No sé si porque los procesos por corrupción en curso van abriéndose tojos y obscenos como los frutos del granado cuando maduran, no sé si porque los jueces le han perdido, si es que lo tenían, el miedo al poder, que ironía, no sé si porque los ciudadanos, y especialmente los funcionarios, han decidido no callarse más, no mirar hacia otro lado, pero lo cierto es que los escándalos y los abusos de esa vida muelle que han vivido en este país los políticos de la casta y de la caspa, con o sin consecuencias en los juzgados, con o sin imputaciones, pero, siempre y cada vez más, con el reproche ciudadano y, ahora sí, la voluntad de denuncia de los medios, no paran de surgir, ocupando ya, prácticamente, las dos terceras partes de la información que reciben los ciudadanos que, en sus conversaciones, dudan entre hablar de fútbol o hacerlo de cotinos, monagos, granados o, ahora, graus.
Sin salir de Valencia -Madrid y Valencia son el paradigma de la corrupción popular, aunque Valencia está claro que es más fallera- fijémonos en Alfonso Grau, el vicealcalde de Valencia, número dos de Rita Barberá, que ayer en una rueda de prensa intolerable mostró con descaro, con falta de respeto a la prensa y a la ciudadanía y con toda la mala educación de que fue capaz que se pone por montera la autoridad de Alberto Fabra, presidente del PP valenciano y la del juez instructor del Caso Nóos. Y lo hizo diciendo que se saltaba las "líneas rojas" marcadas por Fabra, porque, como dijo, él tiene las suyas propias, y lo hizo en una rueda de prensa que había convocado porque le dio la gana. Lo que deja claro que ni en Valencia ni en Alicante respetan ya los designios de la dirección del partido en Valencia.
No son de extrañar los nervios de Grau, porque esa misma mañana se había sabido de la imputación del ya dimitido y beato Juan Cotino, hasta hace poco presidente de las Cortes Valencianas, por sus tejemanejes a la hora de contratar, a costa de la desaparecida Radiotelevisión Valenciana, por un precio más que hinchado la sonorización de la visita del papa Benedicto XVI, visita que le permitió esconder el horror y las responsabilidades del accidente del metro, sucedido horas antes de la llegada del visitante, con decenas de muertos.

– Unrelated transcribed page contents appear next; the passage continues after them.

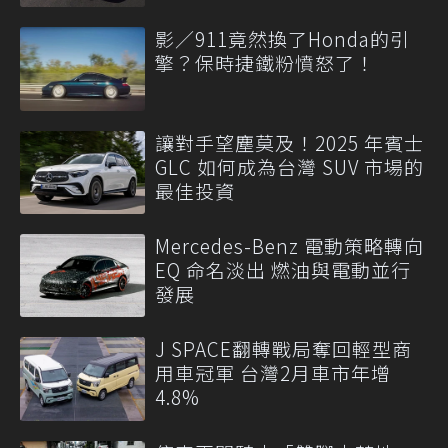
影／911竟然換了Honda的引
擎？保時捷鐵粉憤怒了！
讓對手望塵莫及！2025 年賓士
GLC 如何成為台灣 SUV 市場的
最佳投資
Mercedes-Benz 電動策略轉向
EQ 命名淡出 燃油與電動並行
發展
J SPACE翻轉戰局奪回輕型商
用車冠軍 台灣2月車市年增
4.8%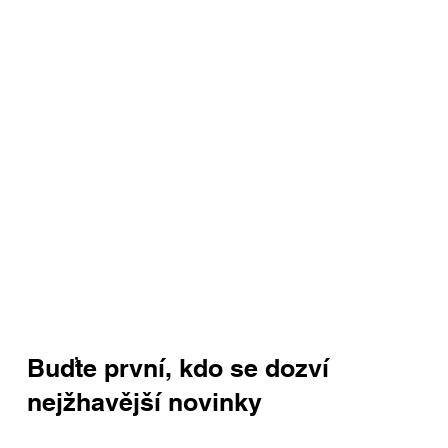
Buďte první, kdo se dozví
nejžhavější novinky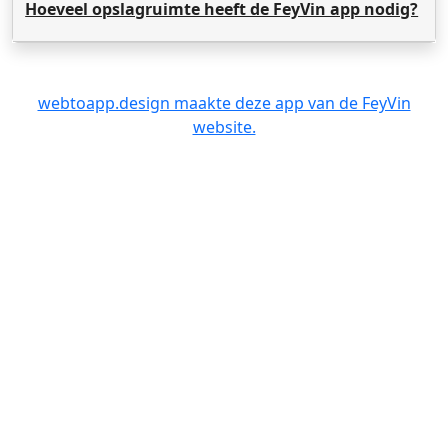
Hoeveel opslagruimte heeft de FeyVin app nodig?
webtoapp.design maakte deze app van de FeyVin
website.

Esto en Valencia. Pero fuera de Valencia la cosa no pinta mejor. Monago es pillado in fraganti en ese sainete viajero con su amiga colombiana de Tenerife y Monago, en una esquizofrénica sucesión de fases, primero indignada dignidad, luego resignada, lacrimosa y contradictoria contrición, eso sí, sin el más mínimo asomo de asumir responsabilidades, sin plantearse la salida de la dimisión, menos con el apoyo de Rajoy y su partido que aplaude una cosa y la contraria. Y cuando parece que está agotada toda nuestra capacidad de sorpresa en este asunto, aparece un diputado de Teruel, sorprendido en los mismos viajes y en la misma compañía al que, esta vez sí, es obligado a dimitir por su presidenta regional, Luisa Fernanda Rudi, con lo que Rajoy queda, una vez más, con el culo al aire.
Son sólo unos ejemplos, pero dejan a las claras cuál es el panorama del PP, un partido en absoluta descomposición, en el que son tantos y tan diversos los escándalos  abiertos y con intereses tan diversos, con tantas imbricaciones en tantos niveles que la madeja está a punto de desquiciar o de ahogar a dirigentes y militantes. No sería de extrañar que, de aquí a poco tiempo, comiencen  a brillar las navajas y los secretos en las sedes del partido. De ahí al apocalipsis del PP, con esta nueva actitud dela justicia y la sociedad hacia ellos, no hay apenas trecho.
Cuando eso ocurra, el último que apague la luz de la carísima sede de Génova 13 y el resto que paguen.